- [EXERCISE AIM]:
For the listing below, output exactly the lines from the line with "20ギガの壁をあっさりと乗り越えて…" up to and including the line with "Description de produit", and no other lines.

- [STUDY MATERIAL]:

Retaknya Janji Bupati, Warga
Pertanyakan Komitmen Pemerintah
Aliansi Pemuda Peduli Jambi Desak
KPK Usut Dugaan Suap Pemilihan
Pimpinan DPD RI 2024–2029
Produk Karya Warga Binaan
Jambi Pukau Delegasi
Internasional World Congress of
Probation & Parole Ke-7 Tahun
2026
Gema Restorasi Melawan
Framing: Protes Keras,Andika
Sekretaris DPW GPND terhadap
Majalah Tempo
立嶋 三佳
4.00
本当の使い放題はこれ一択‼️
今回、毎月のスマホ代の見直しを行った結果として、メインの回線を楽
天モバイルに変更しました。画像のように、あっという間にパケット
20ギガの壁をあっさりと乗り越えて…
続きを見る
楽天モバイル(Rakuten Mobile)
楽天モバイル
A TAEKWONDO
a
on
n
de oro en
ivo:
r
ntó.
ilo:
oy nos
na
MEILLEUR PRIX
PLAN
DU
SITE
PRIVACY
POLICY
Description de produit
---
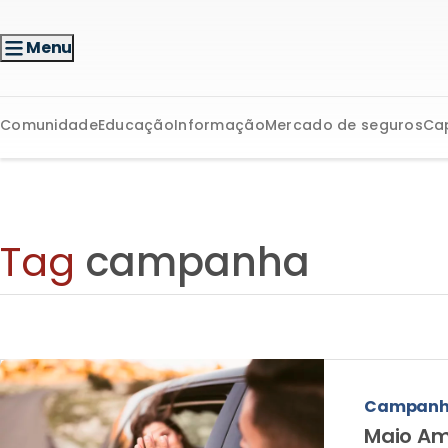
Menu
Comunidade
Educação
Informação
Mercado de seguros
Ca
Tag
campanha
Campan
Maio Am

- [SOLUTION]:
20ギガの壁をあっさりと乗り越えて…
続きを見る
楽天モバイル(Rakuten Mobile)
楽天モバイル
A TAEKWONDO
a
on
n
de oro en
ivo:
r
ntó.
ilo:
oy nos
na
MEILLEUR PRIX
PLAN
DU
SITE
PRIVACY
POLICY
Description de produit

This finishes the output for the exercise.